Quasi-Monte Carlo with overlapping tuples

I was curious about the importance of nonoverlapping tuples in this algorithm, so here are the results from the same quasi-Monte Carlo procedure as above, but with the pairs in a different order (one where the tuples overlap). The random walk looks the same as always: However, the resulting distribution has a bit of lean to it: The mean seems to settle somewhere away from the correct value, and the estimate of the uncertainty does not decrease:

These results can't be trusted:

Mean MSE
Present work $2.99 \times 10^{-3}$ $3.31 \times 10^{-3}$

Clearly, the ordering of the tuples implied by their nonoverlapping nature is crucial! Let's not do that again.

Example 2: Multivariate normal distribution

For the other example, we consider the integral $\frac{1}{(2\pi)^{16}} \int\! \mathrm{d} x_1 \cdots \int\! \mathrm{d} x_{32} \, e^{-\sum_{i=1}^{32} \frac{x_i^2}{2}} \sum_{i=1}^{32} x_i^2,$ which evaluates to $32$. For the Monte Carlo updates, we take $1048583$ steps, and within each step we loop over the $32$ components of $\vec{x}$, requiring $64$ pseudo-random numbers to complete all the updates. We propose to move each component by an amount drawn uniformly from $[-5, 5)$, accepting according to the Metropolis criterion for the distribution $p(\vec{x}) = \frac{e^{-\sum_{i=1}^{32} \frac{x_i^2}{2}}}{(2\pi)^{16}}.$ This process is repeated $30$ times, and the average of $V(\vec{x}) = \sum_{i=1}^{32} x_i^2$ from all these realizations is taken at each step. The result looks acceptable:

In the quasi-Monte Carlo case, we use the LCG with the recurrence relation $r_i \equiv 89 \cdot r_{i-1} \pmod{1048583},$ where we've picked the parameters completely arbitrarily. Here is the average over $30$ randomized walkers:

That this worked at all suggests that I may have understood the approach for nonhomogeneous proposal functions correctly! Additionally, we see a $2.05$ times reduction in the MSE:

Mean MSE
Monte Carlo $31.999$ $4.615 \times 10^{-4}$
Quasi-Monte Carlo $32.006$ $2.246 \times 10^{-4}$

Again, the hybrid method is not a clear slam dunk for this problem.

Conclusions

The algorithm as described above seems to be what Owen and Tribble had in mind. I was able to implement it and use it successfully for a pair of simple examples involving the normal distribution. In both cases, the improvements due to the hybrid method were present, but not nearly as impressive as the 200-fold reduction in variance that the authors saw in their second example (which I have not tried myself).

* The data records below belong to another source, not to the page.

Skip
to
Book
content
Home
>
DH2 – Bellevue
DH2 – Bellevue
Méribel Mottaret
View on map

The article ends with the following:

We conclude by noting that the extra work in implementing MCMC with QMC is very small. One replaces the RNG by another RNG that has a smaller period and then uses the entire period one or more times.

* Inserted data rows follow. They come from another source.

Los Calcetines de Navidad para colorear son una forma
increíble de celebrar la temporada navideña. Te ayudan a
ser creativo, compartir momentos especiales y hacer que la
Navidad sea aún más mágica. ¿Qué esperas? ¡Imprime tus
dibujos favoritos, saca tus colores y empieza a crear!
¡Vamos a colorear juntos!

However, it's not quite so simple:

• The RNG parameters must be chosen carefully for quasi-Monte Carlo. This is not an issue for Monte Carlo, since any modern pseudo-random number generator is typically treated as a black box.
• The entire sampling procedure must be repeated multiple times with randomization of the sampled points in order to estimate the standard error in quasi-Monte Carlo. In contrast, a single Monte Carlo random walk is often sufficient.
• The generation of nonoverlapping tuples is not particularly complex, but does need to be implemented.

With all this in mind, I think that there are certainly real applications that benefit from the hybrid method of Owen and Tribble, but some consideration is required before substituting it in place of MCMC for any specific application.